Effective population size histories from PSMC, MSMC2, SMC++, and Stairway Plot 2 use the same direct and layered plotting shape. SMC++ histories are drawn as curves, while PSMC, MSMC2, and Stairway Plot 2 interval histories default to step curves. Time and Ne axes are log-scaled by default.

import_demographic_history(), plot_demographic_history(), and geom_demographic_history() are aliases for the same API. The bundled SMC++ example follows the Acropora-style CSV shape and uses pop_group.txt population labels (PopA-PopD) with biologically plausible bottleneck and recovery trajectories plus bootstrap paths.

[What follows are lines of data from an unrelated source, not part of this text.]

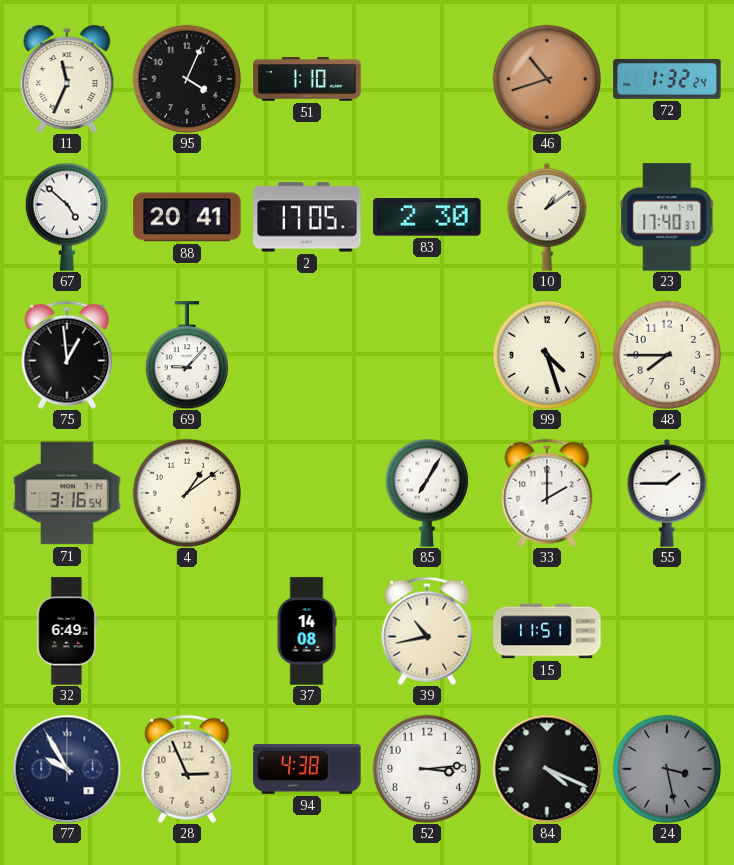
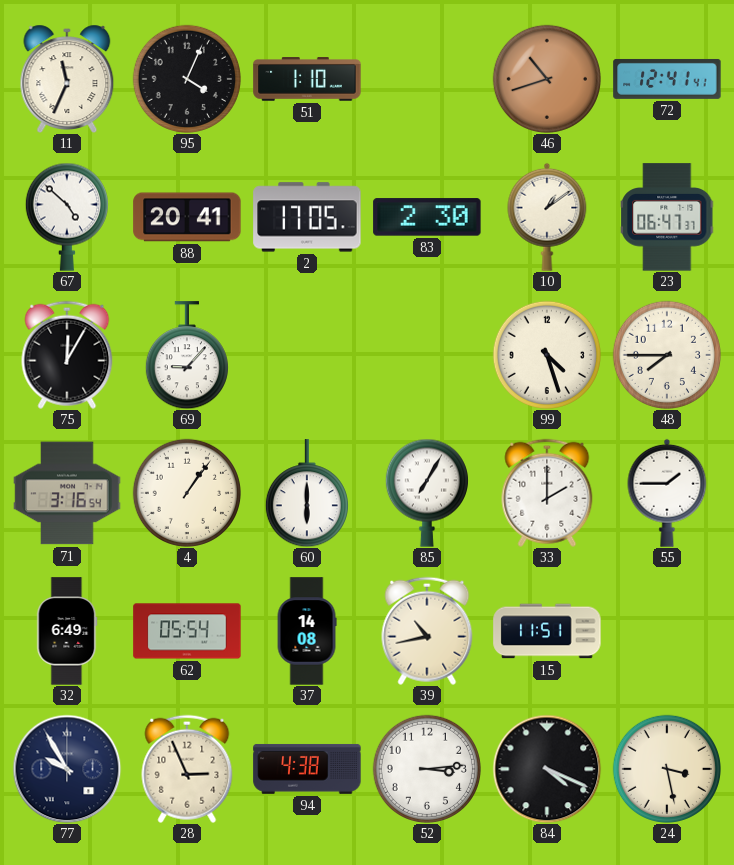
72: 1:32 -> 12:41
23: 17:40 -> 06:47
75: 12:59 -> 12:05
4: 1:09 -> 1:06
60: none -> 6:00
62: none -> 05:54
24 dial: grey -> cream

Raw VCF and pop_group.txt metadata are inputs to external demographic inference workflows. ggPopi imports the resulting PSMC, MSMC2, SMC++, or Stairway Plot 2 outputs; it does not infer Ne histories directly from VCF.

ne_history |>
  plot_demographic_history()

Effective population size history plot. Time before present is on the x-axis and effective population size is on the y-axis, with separate curves for four populations and faint bootstrap trajectories behind the main curves.

The layered path follows the same grammar:

ne_history |>
  ggpop() +
  geom_demographic_history()

Layered demographic history plot using ggpop plus geom_demographic_history. Population-specific SMC++ curves are drawn on log-scaled time and Ne axes with bootstrap trajectories behind the main curves.

What to use

  • Use plot_manha() and ggpop() + geom_manha() for Manhattan plots.
  • Use plot_qq() and ggpop() + ggPopi::geom_qq() for Q-Q plots.
  • Use plot_pca() and ggpop() + geom_pca() for PCA plots.
  • Use plot_admix() and ggpop() + geom_admix() for admixture plots.
  • Use plot_stats() and ggpop() + geom_stats() for windowed population statistics.
  • Use plot_ld_decay() and ggpop() + geom_ld_decay() for LD decay summaries.
  • Use plot_selection() and ggpop() + geom_selection() for selective sweep scans.
  • Use plot_introgression() and ggpop() + geom_introgression() for introgression summaries.
  • Use plot_ne_history() / plot_demographic_history() and ggpop() + geom_ne_history() / geom_demographic_history() for effective population size histories.
  • Treat the direct plot_*() functions as the reference style; geom_*() is the same look inside a ggplot composition.
  • Use the compatibility article only when you need original pophelper workflows.